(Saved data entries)
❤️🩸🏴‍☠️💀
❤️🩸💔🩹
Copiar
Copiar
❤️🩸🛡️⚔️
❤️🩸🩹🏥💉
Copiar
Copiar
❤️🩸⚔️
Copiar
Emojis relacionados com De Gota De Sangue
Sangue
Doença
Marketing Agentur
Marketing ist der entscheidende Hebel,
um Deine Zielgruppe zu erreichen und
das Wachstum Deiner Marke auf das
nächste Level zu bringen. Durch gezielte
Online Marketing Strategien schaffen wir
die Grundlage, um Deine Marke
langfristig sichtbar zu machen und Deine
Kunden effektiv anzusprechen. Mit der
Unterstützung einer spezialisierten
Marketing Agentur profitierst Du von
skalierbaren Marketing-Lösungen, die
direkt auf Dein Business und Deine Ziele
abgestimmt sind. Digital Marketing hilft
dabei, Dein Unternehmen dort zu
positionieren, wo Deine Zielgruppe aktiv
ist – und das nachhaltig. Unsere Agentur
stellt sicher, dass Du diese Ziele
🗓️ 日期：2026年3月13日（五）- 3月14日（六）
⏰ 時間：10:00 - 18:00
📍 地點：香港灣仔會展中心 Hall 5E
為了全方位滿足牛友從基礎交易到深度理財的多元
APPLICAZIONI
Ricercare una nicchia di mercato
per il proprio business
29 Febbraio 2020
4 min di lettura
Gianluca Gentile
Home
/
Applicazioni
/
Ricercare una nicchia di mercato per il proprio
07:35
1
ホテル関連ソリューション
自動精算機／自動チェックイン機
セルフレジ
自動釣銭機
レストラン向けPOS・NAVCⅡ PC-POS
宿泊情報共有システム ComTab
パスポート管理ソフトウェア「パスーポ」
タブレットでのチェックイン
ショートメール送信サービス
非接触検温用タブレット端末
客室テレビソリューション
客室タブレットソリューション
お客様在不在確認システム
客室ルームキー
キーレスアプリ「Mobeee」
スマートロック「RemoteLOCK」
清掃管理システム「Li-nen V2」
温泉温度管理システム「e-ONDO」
==
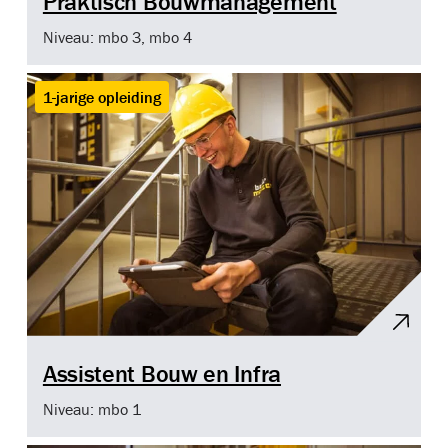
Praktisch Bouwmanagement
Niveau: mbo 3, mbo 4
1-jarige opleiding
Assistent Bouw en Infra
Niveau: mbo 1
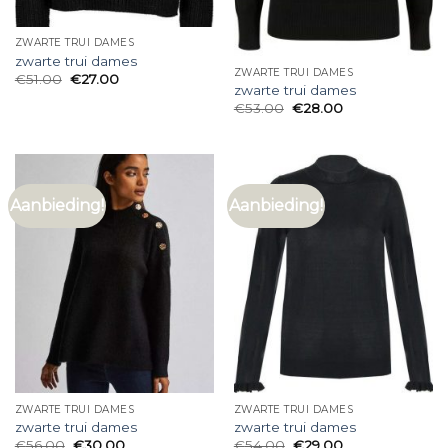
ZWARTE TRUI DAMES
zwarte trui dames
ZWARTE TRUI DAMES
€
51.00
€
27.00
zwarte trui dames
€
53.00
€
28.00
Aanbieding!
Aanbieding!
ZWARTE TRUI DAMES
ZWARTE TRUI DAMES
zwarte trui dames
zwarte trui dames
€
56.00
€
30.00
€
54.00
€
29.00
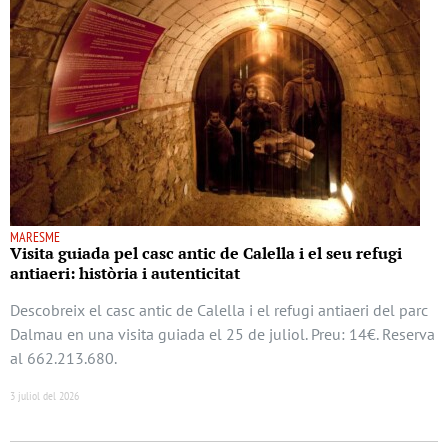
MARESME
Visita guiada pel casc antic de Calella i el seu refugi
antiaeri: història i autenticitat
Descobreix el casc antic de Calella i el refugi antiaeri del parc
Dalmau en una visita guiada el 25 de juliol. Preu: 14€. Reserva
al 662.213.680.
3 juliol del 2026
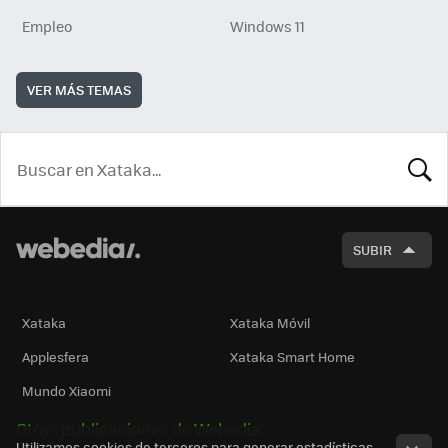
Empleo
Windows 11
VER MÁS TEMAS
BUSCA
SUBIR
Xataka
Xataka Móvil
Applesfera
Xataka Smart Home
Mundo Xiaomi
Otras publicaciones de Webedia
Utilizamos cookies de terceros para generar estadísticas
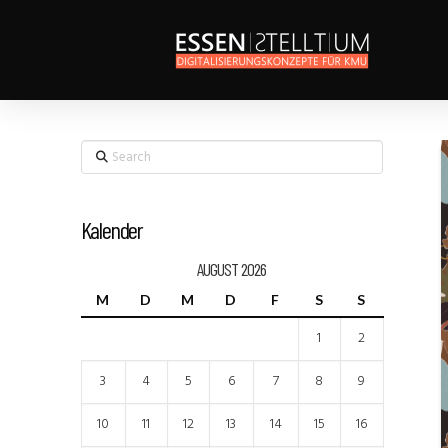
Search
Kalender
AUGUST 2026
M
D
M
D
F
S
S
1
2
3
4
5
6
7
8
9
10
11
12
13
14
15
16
...
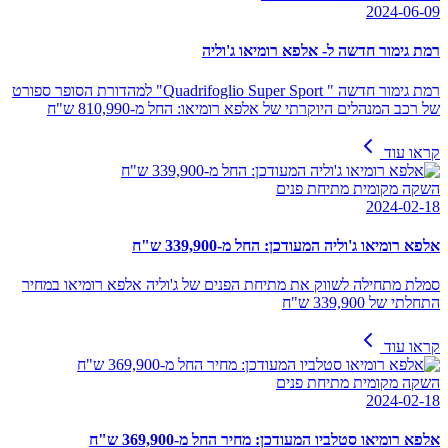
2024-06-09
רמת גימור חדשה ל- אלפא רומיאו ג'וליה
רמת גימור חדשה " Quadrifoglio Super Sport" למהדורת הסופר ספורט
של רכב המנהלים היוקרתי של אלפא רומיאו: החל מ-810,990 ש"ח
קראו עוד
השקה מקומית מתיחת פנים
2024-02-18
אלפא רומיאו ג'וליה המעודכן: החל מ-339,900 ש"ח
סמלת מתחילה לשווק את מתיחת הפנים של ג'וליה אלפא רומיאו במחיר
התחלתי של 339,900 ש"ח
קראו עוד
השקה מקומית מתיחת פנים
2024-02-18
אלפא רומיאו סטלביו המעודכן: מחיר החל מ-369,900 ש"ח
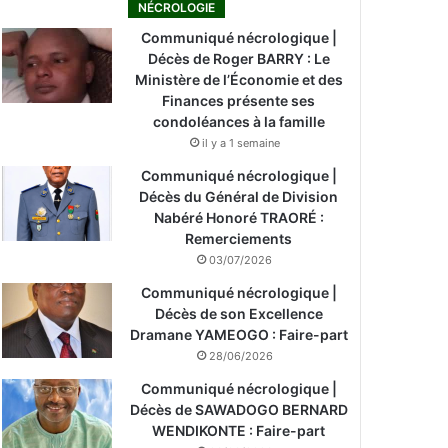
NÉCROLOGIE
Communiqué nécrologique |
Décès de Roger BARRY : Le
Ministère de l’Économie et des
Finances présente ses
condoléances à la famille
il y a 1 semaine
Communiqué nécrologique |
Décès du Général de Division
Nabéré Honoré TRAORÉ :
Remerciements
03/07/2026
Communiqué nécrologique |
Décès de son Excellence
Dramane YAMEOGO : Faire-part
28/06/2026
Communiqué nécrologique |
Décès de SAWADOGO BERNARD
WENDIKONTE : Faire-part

WHAT NEEDS TO BE DONE:
Filter the entries down to the lines that include the string "antiaeri".

TASK RESPONSE:
antiaeri: història i autenticitat
Descobreix el casc antic de Calella i el refugi antiaeri del parc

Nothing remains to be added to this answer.